▶ [TASK]: From the entries below, return only the lines starting at the one that contains "de: 2,500 m / 8,200 ft to 1,950 m / 6,400 ft" and ending at the one that contains "ce: 220 km drive (10 hours)", exactly as they stand.

[Stored data entries]

= = = = = = =

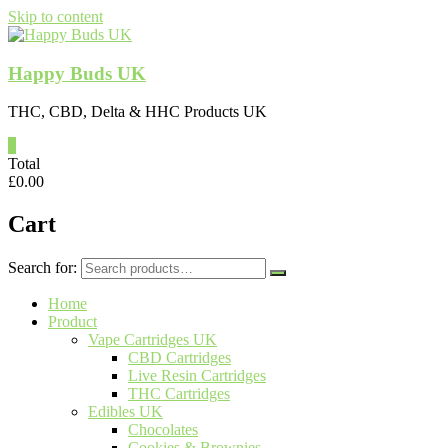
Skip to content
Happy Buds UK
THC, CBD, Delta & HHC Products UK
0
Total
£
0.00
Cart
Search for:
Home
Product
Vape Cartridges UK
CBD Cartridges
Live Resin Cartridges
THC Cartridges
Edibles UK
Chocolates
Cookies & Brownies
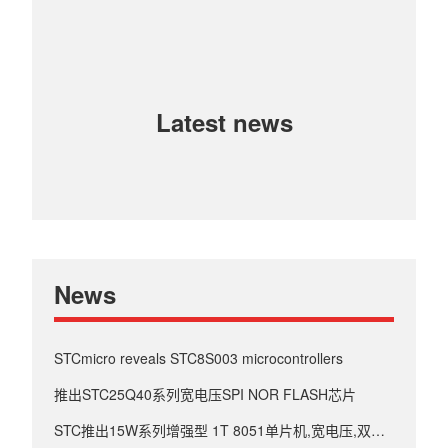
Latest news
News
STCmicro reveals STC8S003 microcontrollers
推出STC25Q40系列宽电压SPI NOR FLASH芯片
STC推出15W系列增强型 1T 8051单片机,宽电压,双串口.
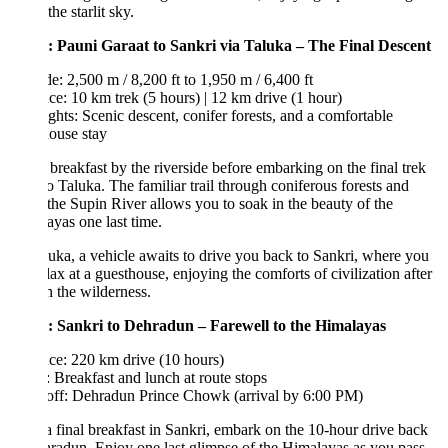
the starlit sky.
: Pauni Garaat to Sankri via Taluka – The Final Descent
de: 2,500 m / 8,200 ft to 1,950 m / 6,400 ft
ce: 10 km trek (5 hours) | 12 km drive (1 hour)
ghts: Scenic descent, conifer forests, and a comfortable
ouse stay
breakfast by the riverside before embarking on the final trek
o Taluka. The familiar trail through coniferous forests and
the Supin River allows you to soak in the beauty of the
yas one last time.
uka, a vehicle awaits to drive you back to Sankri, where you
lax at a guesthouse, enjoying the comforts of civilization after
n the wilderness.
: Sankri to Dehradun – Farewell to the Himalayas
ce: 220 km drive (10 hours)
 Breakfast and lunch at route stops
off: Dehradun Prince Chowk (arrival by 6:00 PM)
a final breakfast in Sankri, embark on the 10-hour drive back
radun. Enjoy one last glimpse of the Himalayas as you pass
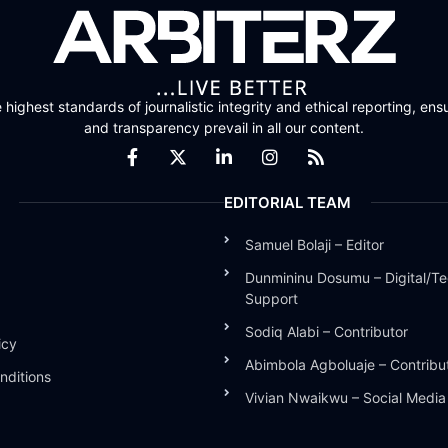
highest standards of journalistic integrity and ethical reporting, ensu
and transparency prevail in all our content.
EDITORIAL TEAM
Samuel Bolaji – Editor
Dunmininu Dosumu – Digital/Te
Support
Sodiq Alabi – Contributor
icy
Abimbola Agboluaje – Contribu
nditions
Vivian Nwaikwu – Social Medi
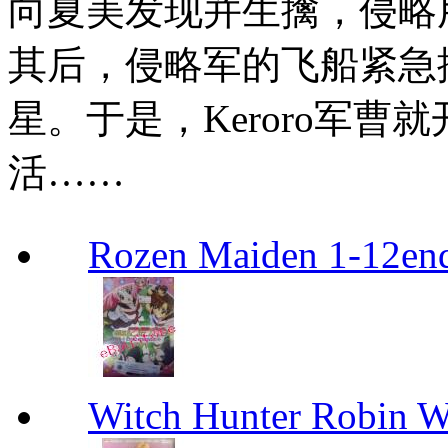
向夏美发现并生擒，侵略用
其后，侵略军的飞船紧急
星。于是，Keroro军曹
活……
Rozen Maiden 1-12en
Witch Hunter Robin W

= = = = = = =

▶ [RESULT OF THIS TASK]:
de: 2,500 m / 8,200 ft to 1,950 m / 6,400 ft
ce: 10 km trek (5 hours) | 12 km drive (1 hour)
ghts: Scenic descent, conifer forests, and a comfortable
ouse stay
breakfast by the riverside before embarking on the final trek
o Taluka. The familiar trail through coniferous forests and
the Supin River allows you to soak in the beauty of the
yas one last time.
uka, a vehicle awaits to drive you back to Sankri, where you
lax at a guesthouse, enjoying the comforts of civilization after
n the wilderness.
: Sankri to Dehradun – Farewell to the Himalayas
ce: 220 km drive (10 hours)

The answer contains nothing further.